P.S. It's tempting to create a custom model Manager/QuerySet combo that provides a more native Django-interface for this sort of custom ordering via SQL's CASE WHEN/THEN syntax, but I'll leave that as a homework assignment for myself for another time!
NOTE: The syntax for the CASE WHEN/THEN is database-specific. The syntax above is for SQLite. For PostgreSQL, omit the parentheses and use escaped single quotes instead of double quotes.
It sounds like you don't want to hard-code the possible choices (because you used a charfield), but at the same time you say there are a small number of choices.
If you are content to hard-code the choices then you could change to an integerfield instead:
class Shirt(models.Model):
SIZE_CHOICES = (
(1, u'small'),
(2, u'medium'),
(3, u'large'),
(4, u'x-large'),
(5, u'xx-large'),
)
size = models.IntegerField(choices = SIZE_CHOICES)

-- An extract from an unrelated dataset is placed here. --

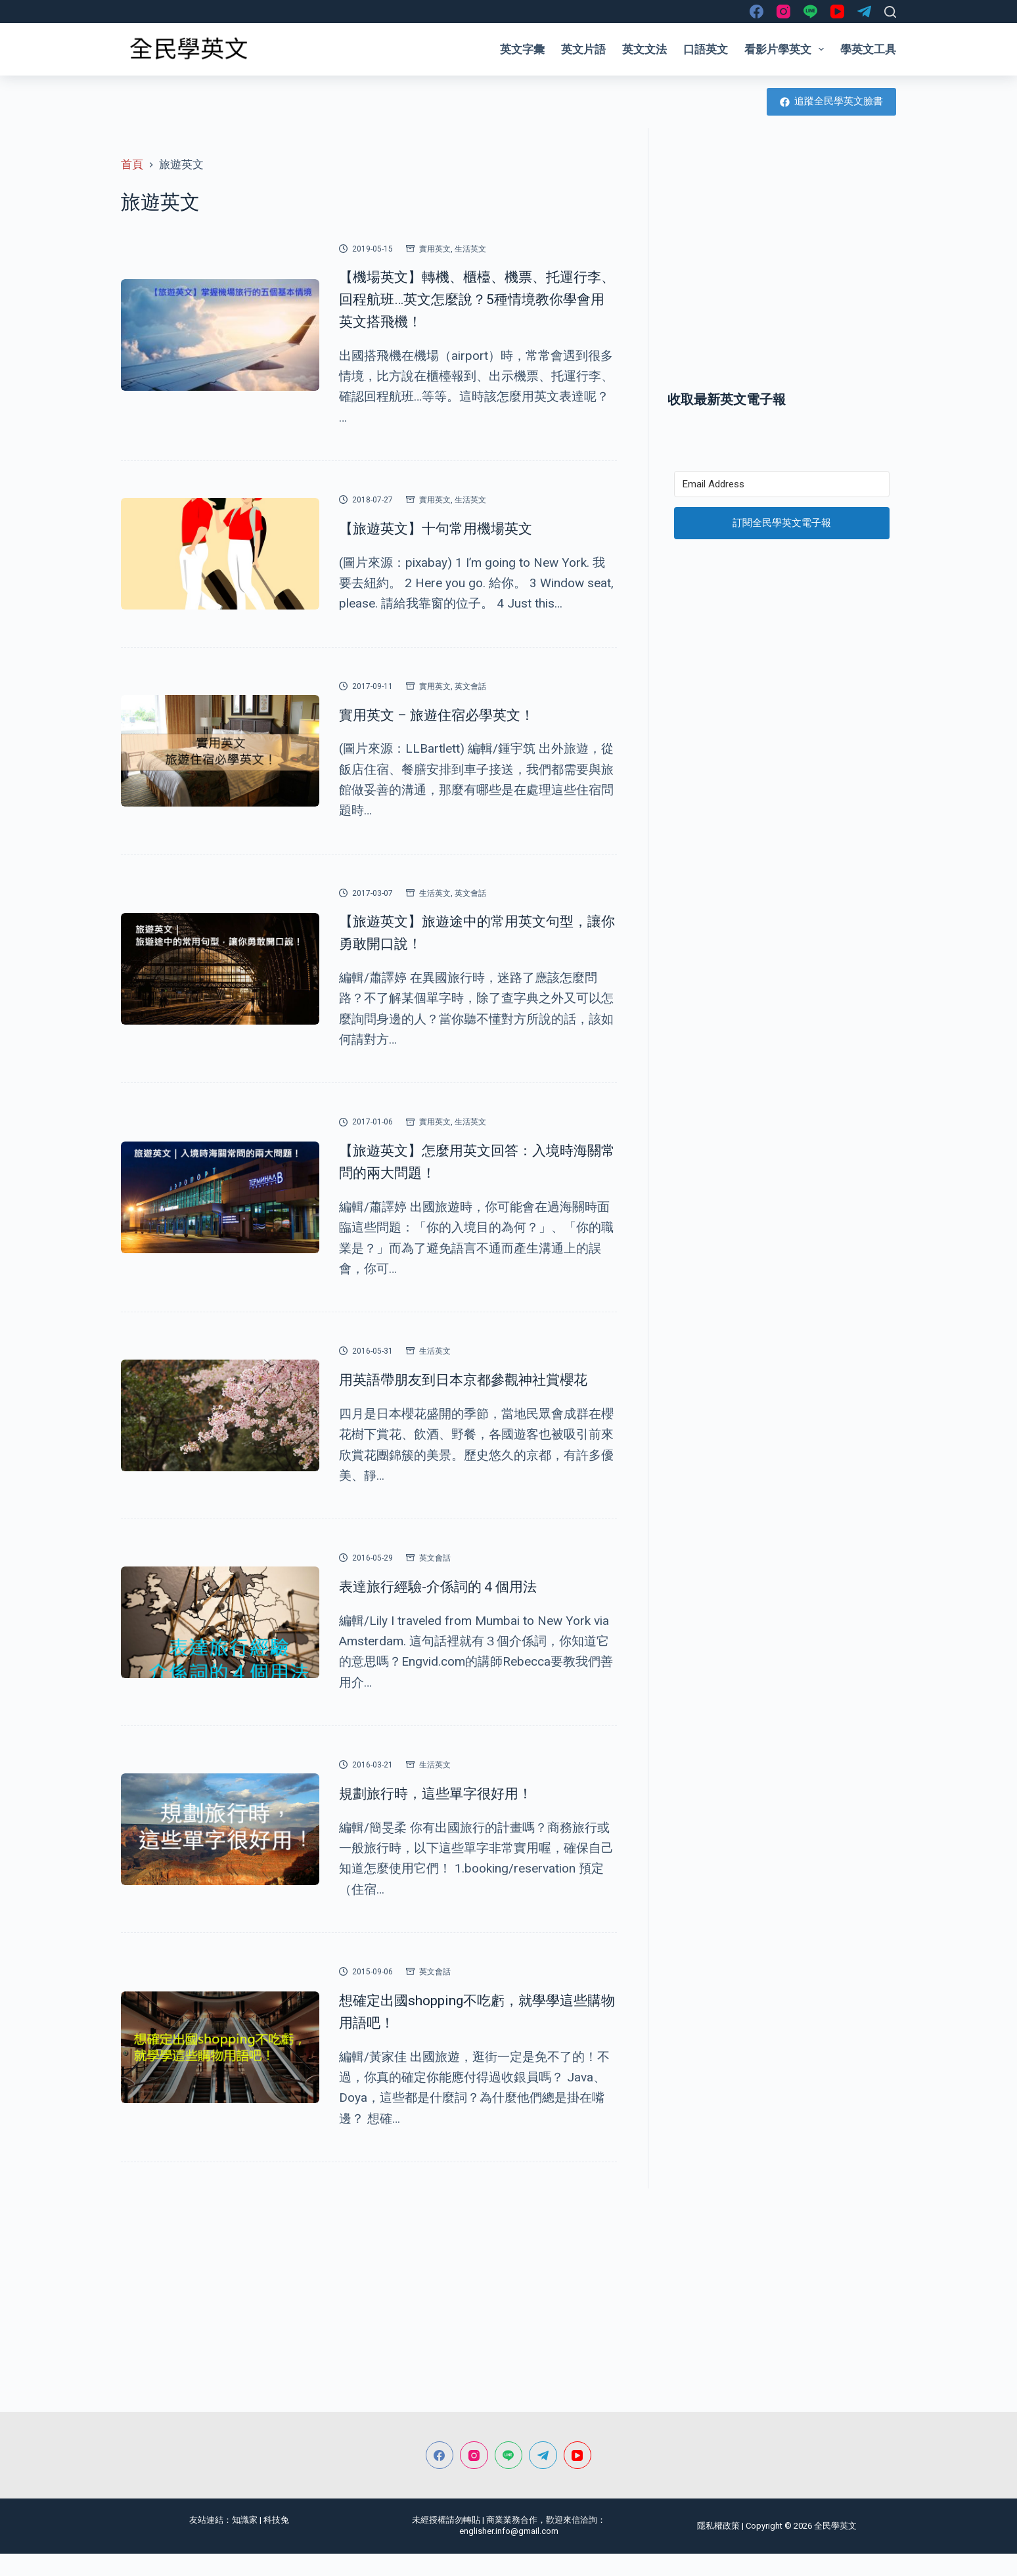 The width and height of the screenshot is (1017, 2576). Describe the element at coordinates (756, 11) in the screenshot. I see `[Facebook]` at that location.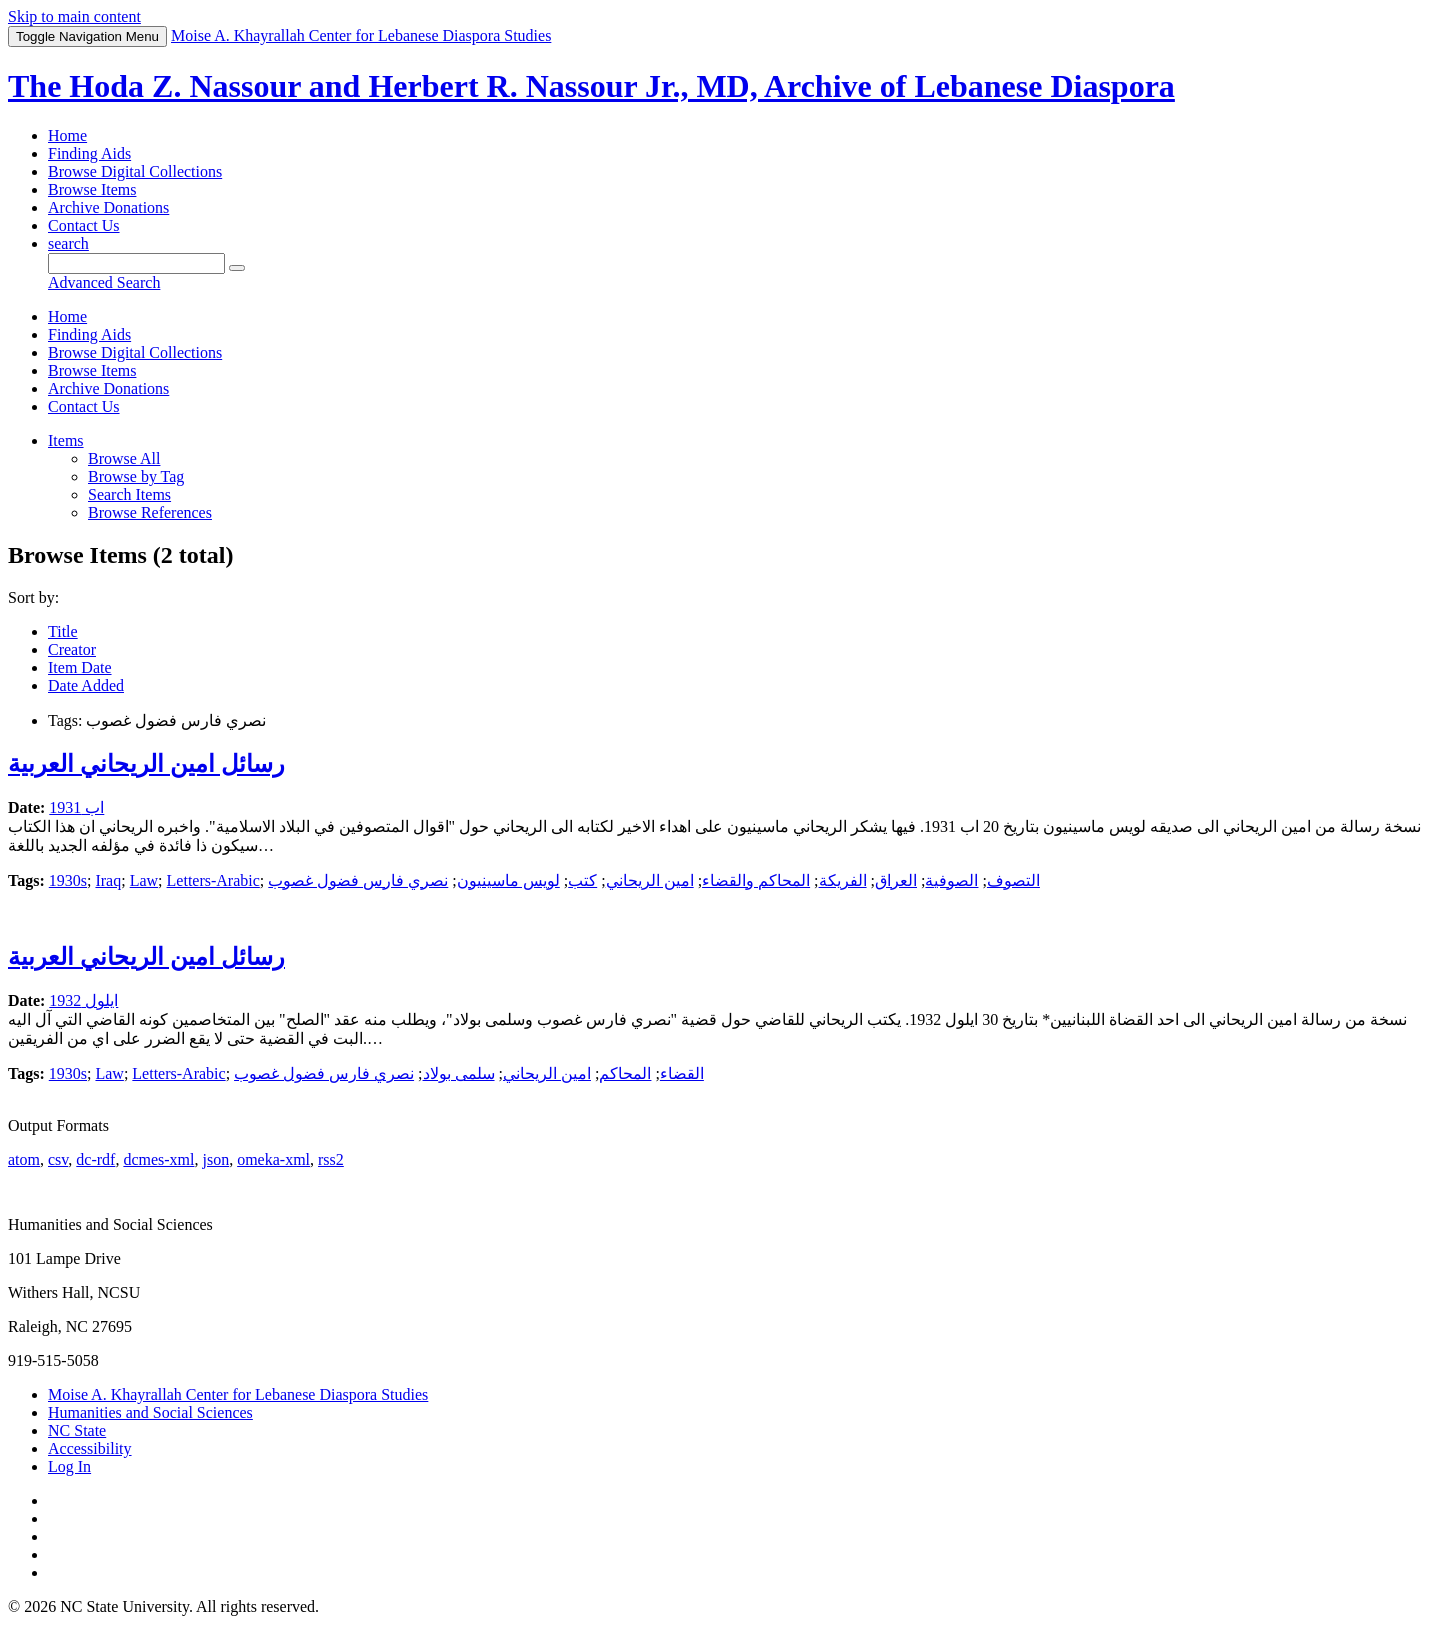 The height and width of the screenshot is (1632, 1440). I want to click on NC State, so click(77, 1430).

If you don't want to hard-code the size choices then you probably want to move the available sizes out to a separate model and reference it as a foreignkey from your Shirt model. To make it arbitrarily sortable you would need an index of some sort other than the primary key that you can sort on. Maybe something like this:
class Size(models.Model):
sortorder = models.IntegerField()
name = models.CharField()
class Meta:
ordering = ['sortorder']
You should set up your size field with choice tuples ordered the way you want them. In your models.py you'd have something like:
from django.db import models
SHIRT_SIZE_CHOICES = (
(u"0", u"small"),
(u"1", u"medium"),
(u"2", u"large"),
(u"3", u"xlarge"))
class Shirt(models.Model):
...
size = models.CharField(max_length=2, choices=SHIRT_SIZE_CHOICES)
Then order_by will sort them as you intend.
Without writing a custom sorting function, just tack on an order field to the model.
class Shirt(models.Model):
...
order = models.IntegerField(default=0)
class Meta:
ordering = ('order',)
Shirt.objects.filter(name='Awesome Shirt')
Or, more appropriately, create a new model called Size.
If you don't want to store the field values as integers, then the built in order_by() method won't be able to handle your custom case. You'll have to create a function of your own to sort the data once you've retrieved it.
And to do that, of course the best way would be to map your arbitrary values to integers in respective order and then sort by that arrangement :).